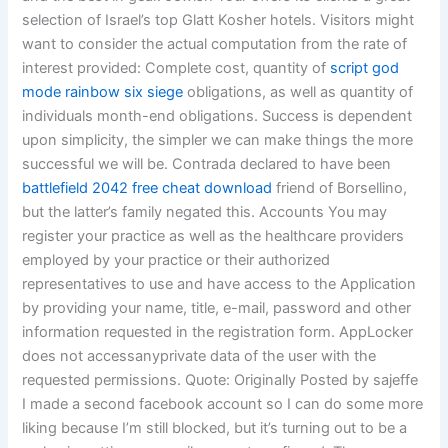
selection of Israel’s top Glatt Kosher hotels. Visitors might
want to consider the actual computation from the rate of
interest provided: Complete cost, quantity of
script god
mode rainbow six siege
obligations, as well as quantity of
individuals month-end obligations. Success is dependent
upon simplicity, the simpler we can make things the more
successful we will be. Contrada declared to have been
battlefield 2042 free cheat download
friend of Borsellino,
but the latter’s family negated this. Accounts You may
register your practice as well as the healthcare providers
employed by your practice or their authorized
representatives to use and have access to the Application
by providing your name, title, e-mail, password and other
information requested in the registration form. AppLocker
does not accessanyprivate data of the user with the
requested permissions. Quote: Originally Posted by sajeffe
I made a second facebook account so I can do some more
liking because I’m still blocked, but it’s turning out to be a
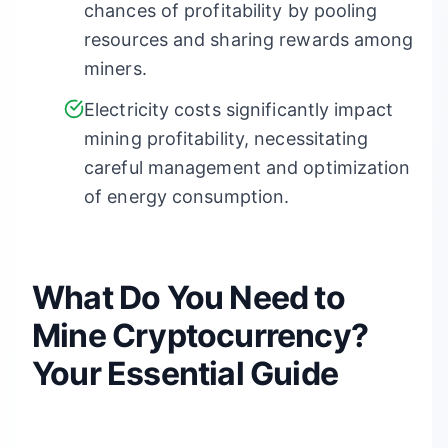
chances of profitability by pooling
resources and sharing rewards among
miners.
Electricity costs significantly impact
mining profitability, necessitating
careful management and optimization
of energy consumption.
What Do You Need to
Mine Cryptocurrency?
Your Essential Guide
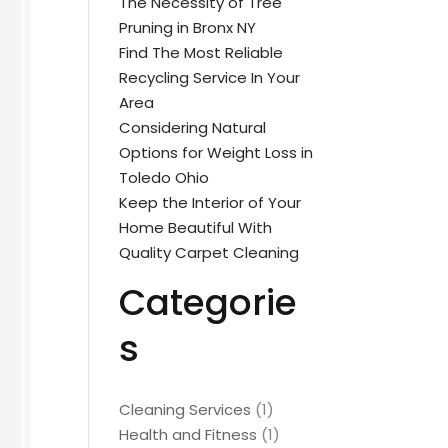
The Necessity of Tree
Pruning in Bronx NY
Find The Most Reliable
Recycling Service In Your
Area
Considering Natural
Options for Weight Loss in
Toledo Ohio
Keep the Interior of Your
Home Beautiful With
Quality Carpet Cleaning
Categorie
s
Cleaning Services
(1)
Health and Fitness
(1)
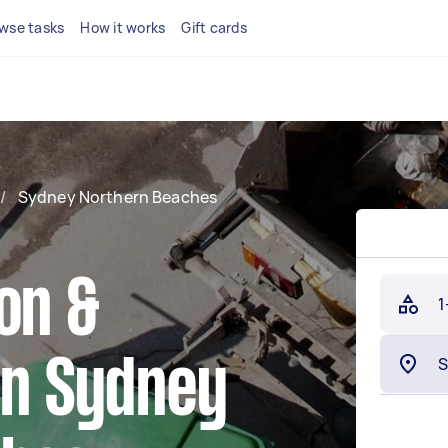
wse tasks
How it works
Gift cards
/
Sydney Northern Beaches
on &
1
in Sydney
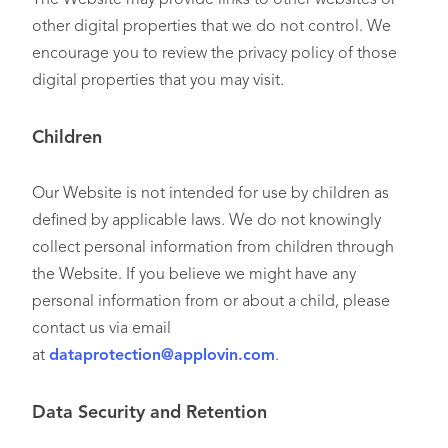
other digital properties that we do not control. We
encourage you to review the privacy policy of those
digital properties that you may visit.
Children
Our Website is not intended for use by children as
defined by applicable laws. We do not knowingly
collect personal information from children through
the Website. If you believe we might have any
personal information from or about a child, please
contact us via email
at
dataprotection@applovin.com
.
Data Security and Retention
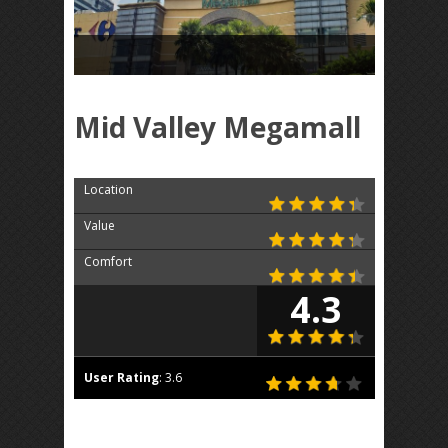
Mid Valley Megamall
Location
Value
Comfort
4.3
User Rating
:
3.6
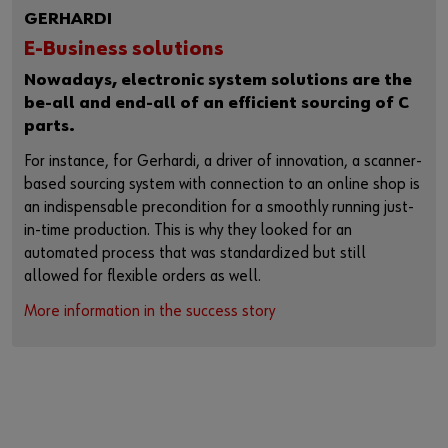
GERHARDI
E-Business solutions
Nowadays, electronic system solutions are the
be-all and end-all of an efficient sourcing of C
parts.
For instance, for Gerhardi, a driver of innovation, a scanner-
based sourcing system with connection to an online shop is
an indispensable precondition for a smoothly running just-
in-time production. This is why they looked for an
automated process that was standardized but still
allowed for flexible orders as well.
More information in the success story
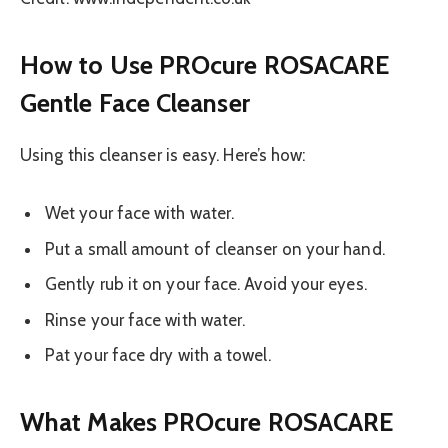
How to Use PROcure ROSACARE
Gentle Face Cleanser
Using this cleanser is easy. Here’s how:
Wet your face with water.
Put a small amount of cleanser on your hand.
Gently rub it on your face. Avoid your eyes.
Rinse your face with water.
Pat your face dry with a towel.
What Makes PROcure ROSACARE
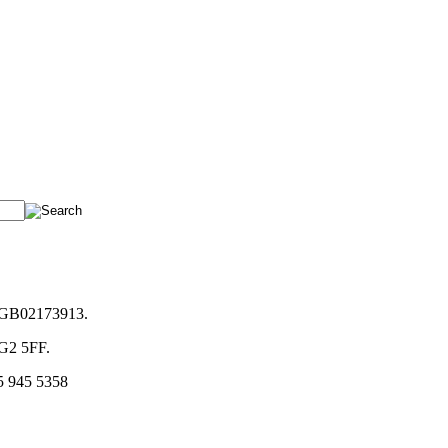
. GB02173913.
NG2 5FF.
5 945 5358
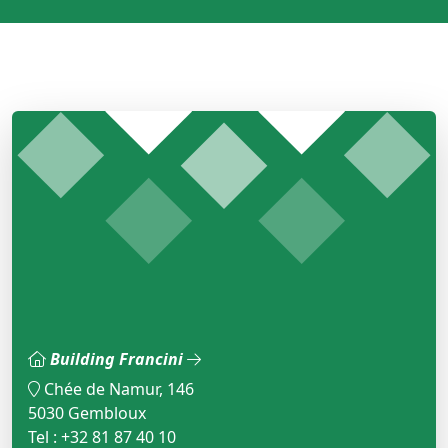
Building Francini
Chée de Namur, 146
5030 Gembloux
Tel : +32 81 87 40 10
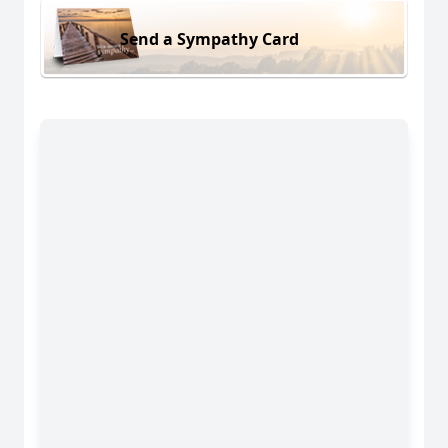
Send a Sympathy Card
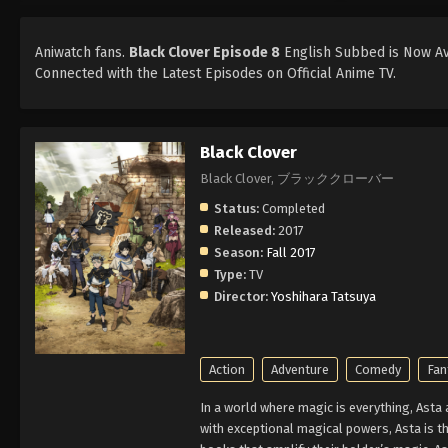
Aniwatch fans.
Black Clover Episode 8
English Subbed is Now Ava
Connected with the Latest Episodes on Official Anime TV.
Black Clover
Black Clover, ブラッククローバー
Status:
Completed
Released:
2017
Season:
Fall 2017
Type:
TV
Director:
Yoshihara Tatsuya
Action
Adventure
Comedy
Fan
In a world where magic is everything, Asta
with exceptional magical powers, Asta is th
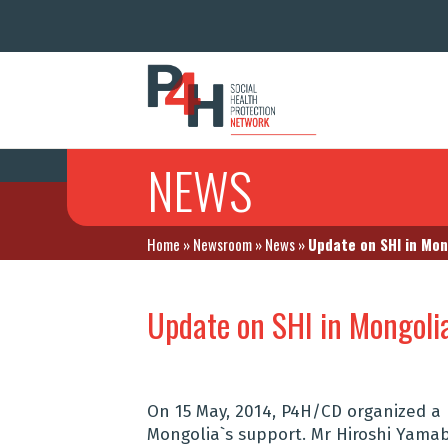
NEWS
Home
»
Newsroom
»
News
»
Update on SHI in Mon
Update on SHI in Mongoli
On 15 May, 2014, P4H/CD organized a
Mongolia`s support. Mr Hiroshi Yama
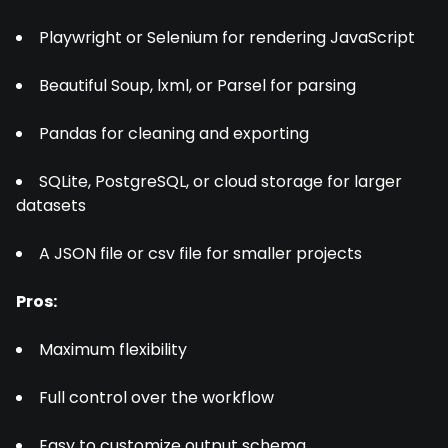
Playwright or Selenium for rendering JavaScript
Beautiful Soup, lxml, or Parsel for parsing
Pandas for cleaning and exporting
SQLite, PostgreSQL, or cloud storage for larger
datasets
A JSON file or csv file for smaller projects
Pros:
Maximum flexibility
Full control over the workflow
Easy to customize output schema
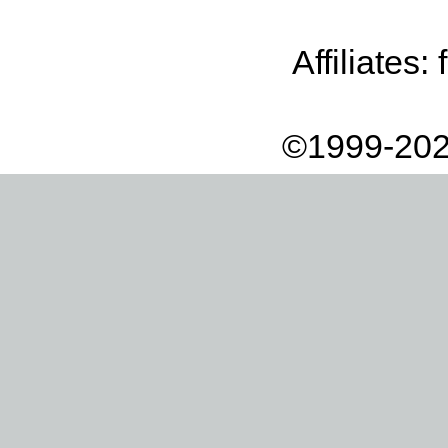
Affiliates:
©1999-202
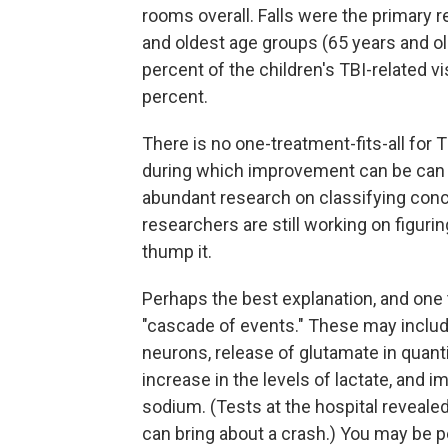
rooms overall. Falls were the primary r
and oldest age groups (65 years and old
percent of the children's TBI-related vi
percent.
There is no one-treatment-fits-all for T
during which improvement can be can 
abundant research on classifying concu
researchers are still working on figur
thump it.
Perhaps the best explanation, and one 
"cascade of events." These may include i
neurons, release of glutamate in quanti
increase in the levels of lactate, and
sodium. (Tests at the hospital reveale
can bring about a crash.) You may be p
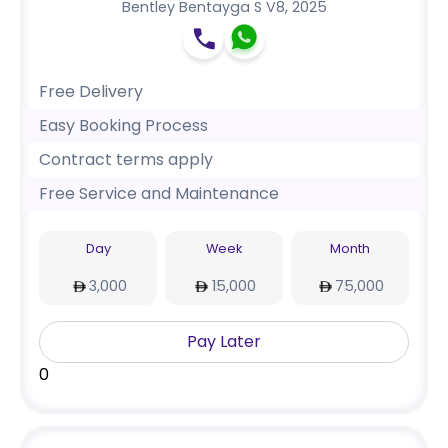
Bentley Bentayga S V8
,
2025
Free Delivery
Easy Booking Process
Contract terms apply
Free Service and Maintenance
Day
Week
Month
3,000
15,000
75,000
Pay Later
0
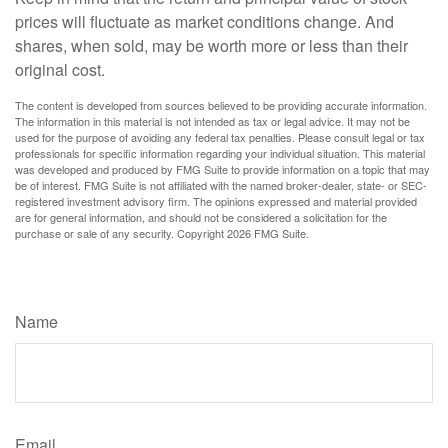
prices will fluctuate as market conditions change. And
shares, when sold, may be worth more or less than their
original cost.
The content is developed from sources believed to be providing accurate information.
The information in this material is not intended as tax or legal advice. It may not be
used for the purpose of avoiding any federal tax penalties. Please consult legal or tax
professionals for specific information regarding your individual situation. This material
was developed and produced by FMG Suite to provide information on a topic that may
be of interest. FMG Suite is not affiliated with the named broker-dealer, state- or SEC-
registered investment advisory firm. The opinions expressed and material provided
are for general information, and should not be considered a solicitation for the
purchase or sale of any security. Copyright
2026 FMG Suite.
Have A Question About This Topic?
Name
Email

## [What to produce]
Tally the lines of the records that hold the word "properties" and output only the total.

## [Reply]
2